Cop Doesn't Want Entertainment Commission's Job Back
|The police do not want to deal with Entertainment Commission matters, thank you very much|
But the police permit officer in nightclub-heavy South of Market begs to differ. He doesn't want the police to be in charge of granting entertainment permits.
"I think that's what the Entertainment Commission was set up and designed for, and I think it should be kept," Officer Jake Canion said at a SOMA community meeting on Entertainment Commission reform last night.
"I don't believe that the commission should be shut down," Canion told SF Weekly after the meeting. "I think they're a valuable tool that can help the nighttime venues."
Canion was speaking at a SOMA Leadership Council meeting on 11th Street last night, which was titled, "San Francisco Entertainment Commission: Reset or Delete?" It was a small meeting, with about a dozen people present, including Bob Davis, the executive director of the commission. The most outspoken critics of the Entertainment Commission -- including Newsom, Board of Supervisors President David Chiu, Chron columnist C.W. Nevius, and police Commander Jim Dudley -- were not present.

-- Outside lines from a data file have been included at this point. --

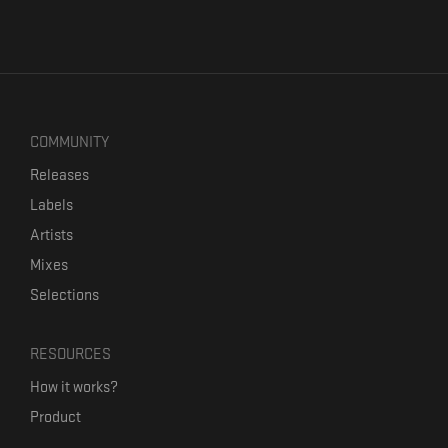
COMMUNITY
Releases
Labels
Artists
Mixes
Selections
RESOURCES
How it works?
Product
Our mission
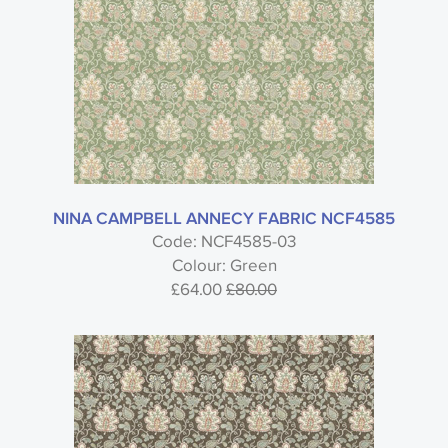
NINA CAMPBELL ANNECY FABRIC NCF4585
Code: NCF4585-03
Colour: Green
£64.00
£80.00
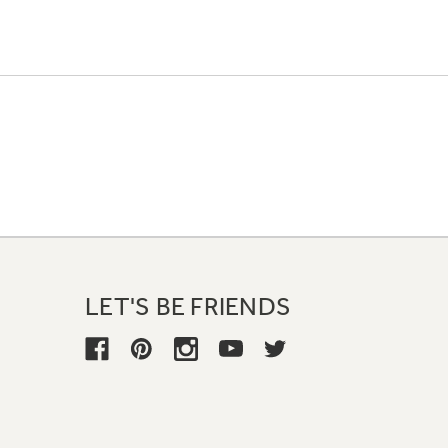
LET'S BE FRIENDS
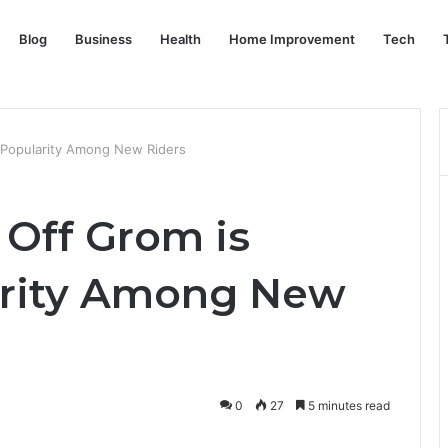
Blog
Business
Health
Home Improvement
Tech
 Popularity Among New Riders
Off Grom is
arity Among New
0
27
5 minutes read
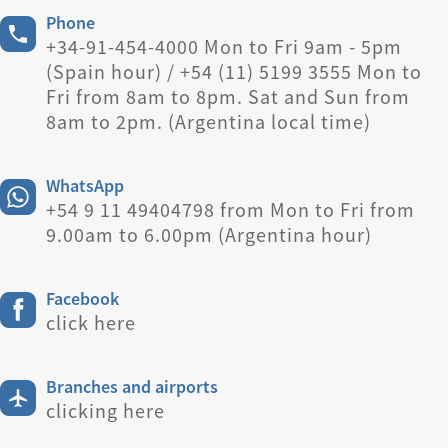
Phone
+34-91-454-4000 Mon to Fri 9am - 5pm
(Spain hour) / +54 (11) 5199 3555 Mon to
Fri from 8am to 8pm. Sat and Sun from
8am to 2pm. (Argentina local time)
WhatsApp
+54 9 11 49404798 from Mon to Fri from
9.00am to 6.00pm (Argentina hour)
Facebook
click here
Branches and airports
clicking here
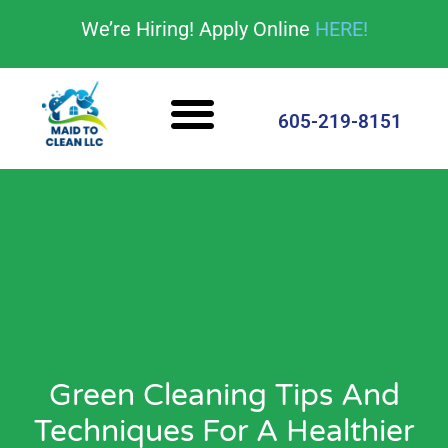
content
We’re Hiring! Apply Online
HERE!
Cleaning Services
House Cleaning Tips
605-219-8151
Green Cleaning Tips And
Techniques For A Healthier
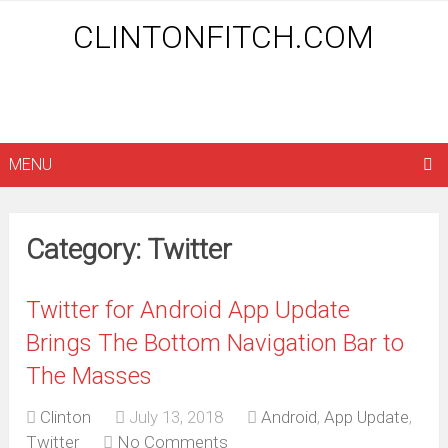
CLINTONFITCH.COM
MENU
Category: Twitter
Twitter for Android App Update
Brings The Bottom Navigation Bar to
The Masses
Clinton
July 13, 2018
Android
,
App Update
,
Twitter
No Comments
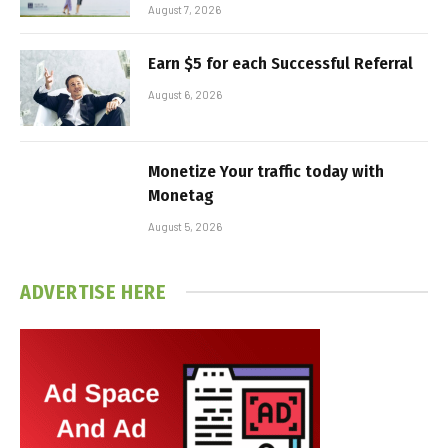
August 7, 2026
Earn $5 for each Successful Referral
August 6, 2026
Monetize Your traffic today with
Monetag
August 5, 2026
ADVERTISE HERE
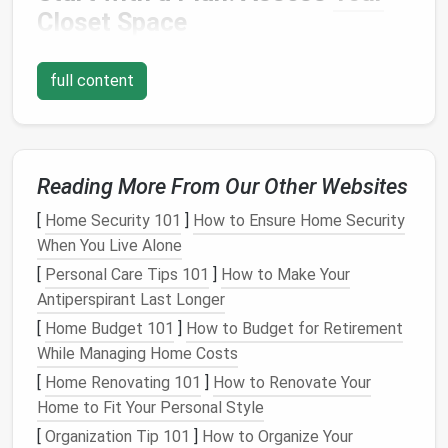
Closet
Space
Before
diving
into
storage solutions
, it's essential to
full content
take a good look at
your closet
and understand how
much
space
you have. Small
closets
often present
the challenge of being both
compact
and limited in
terms of
organizational systems
. By assessing the
available
Reading More From Our Other Websites
space
and thinking strategically, you can
make the most out of every
square
inch.
[
Home Security 101
]
How to Ensure Home Security
When You Live Alone
1.1
Evaluate Available
Space
[
Personal Care Tips 101
]
How to Make Your
Measure
the
closet
's height, width, and depth. This
Antiperspirant Last Longer
step is important because it will help you visualize
[
Home Budget 101
]
How to Budget for Retirement
where you can place different items. You might be
While Managing Home Costs
surprised by how much
room
you have once you
[
Home Renovating 101
]
How to Renovate Your
remove unnecessary
clutter
and reorganize.
Home to Fit Your Personal Style
1.2
Identify Your Needs
[
Organization Tip 101
]
How to Organize Your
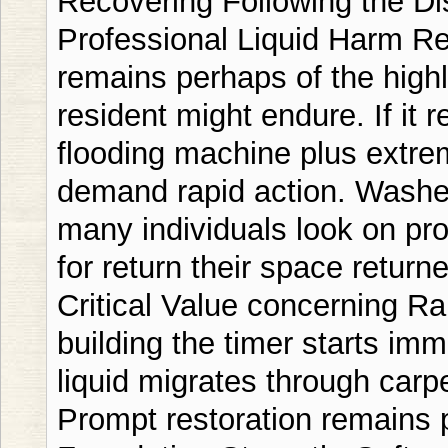
Recovering Following the Dis
Professional Liquid Harm 
remains perhaps of the highl
resident might endure. If it r
flooding machine plus extre
demand rapid action. Washed
many individuals look on pro
for return their space return
Critical Value concerning Ra
building the timer starts im
liquid migrates through carp
Prompt restoration remains 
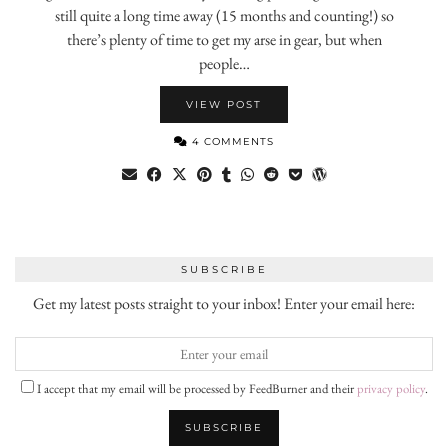
still quite a long time away (15 months and counting!) so
there’s plenty of time to get my arse in gear, but when
people…
VIEW POST
4 COMMENTS
SUBSCRIBE
Get my latest posts straight to your inbox! Enter your email here:
I accept that my email will be processed by FeedBurner and their
privacy policy
.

One alternative to scrapping the commission or removing its permitting powers, as Newsom and Chiu have suggested, would be to try to scrub the commission clean of the nightlife industry conflicts of interest, which are central to the complaints about the commission.
This idea was raised at the meeting, and was met with favor by retiring commissioner Terrance Alan -- who has himself been at the center of many of the conflict-of-interest charges.
Only two of the seven Entertainment Commissioners are designated as "industry representatives," but at one point last year, five of the seven commissioners had direct financial ties to nightlife venues. In addition, Commissioner Jim Meko said at the meeting that the commission's police representative is married to the owner of a SOMA restaurant and bar.